** PROBLEM TO SOLVE **
Leave the pictures out, and print everything else in the records exactly.
----------------------------------------
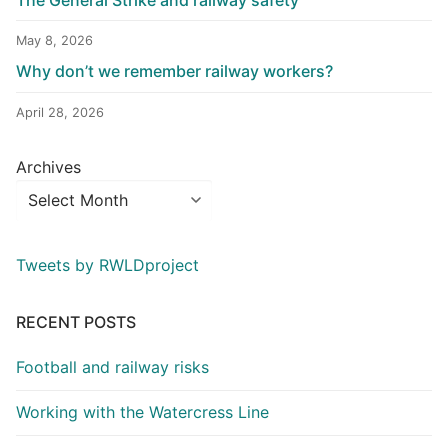
May 8, 2026
Why don’t we remember railway workers?
April 28, 2026
Archives
Tweets by RWLDproject
RECENT POSTS
Football and railway risks
Working with the Watercress Line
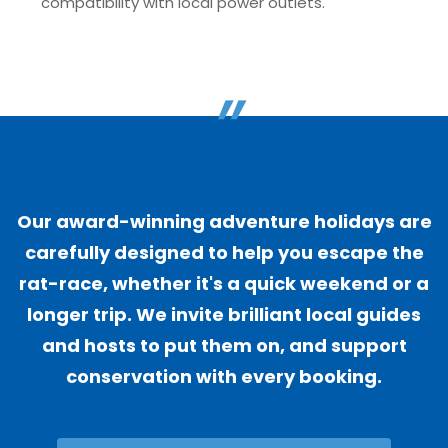
compatibility with local power outlets.
"
Our award-winning adventure holidays are
carefully designed to help you escape the
rat-race, whether it's a quick weekend or a
longer trip. We invite brilliant local guides
and hosts to put them on, and support
conservation with every booking.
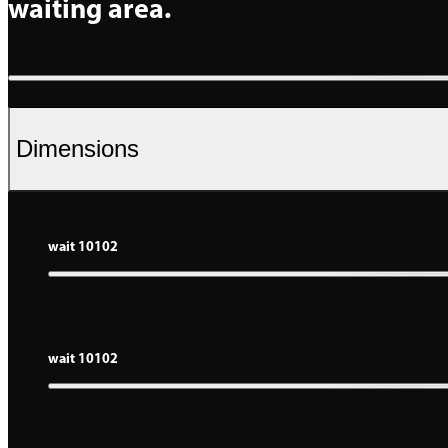
waiting area.
Dimensions
wait 10102
wait 10102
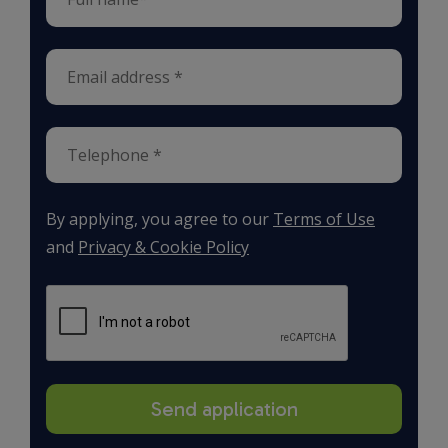
By applying, you agree to our
Terms of Use
and
Privacy & Cookie Policy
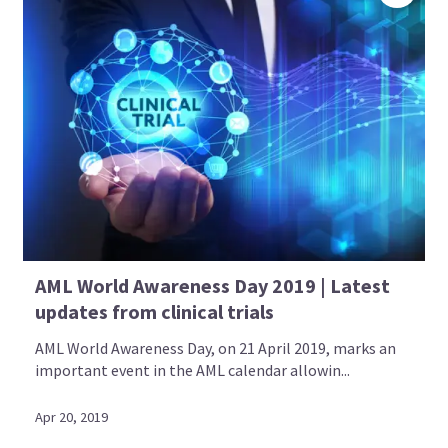
AML World Awareness Day 2019 | Latest
updates from clinical trials
AML World Awareness Day, on 21 April 2019, marks an
important event in the AML calendar allowin...
Apr 20, 2019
----------------------------------------
** EXERCISE RESULT **
May 8, 2026
Why don’t we remember railway workers?
April 28, 2026
Archives
Tweets by RWLDproject
RECENT POSTS
Football and railway risks
Working with the Watercress Line
compatibility with local power outlets.
"
Our award-winning adventure holidays are
carefully designed to help you escape the
rat-race, whether it's a quick weekend or a
longer trip. We invite brilliant local guides
and hosts to put them on, and support
conservation with every booking.
waiting area.
Dimensions
wait 10102
wait 10102
By applying, you agree to our
Terms of Use
and
Privacy & Cookie Policy
AML World Awareness Day 2019 | Latest
updates from clinical trials
AML World Awareness Day, on 21 April 2019, marks an
important event in the AML calendar allowin...
Apr 20, 2019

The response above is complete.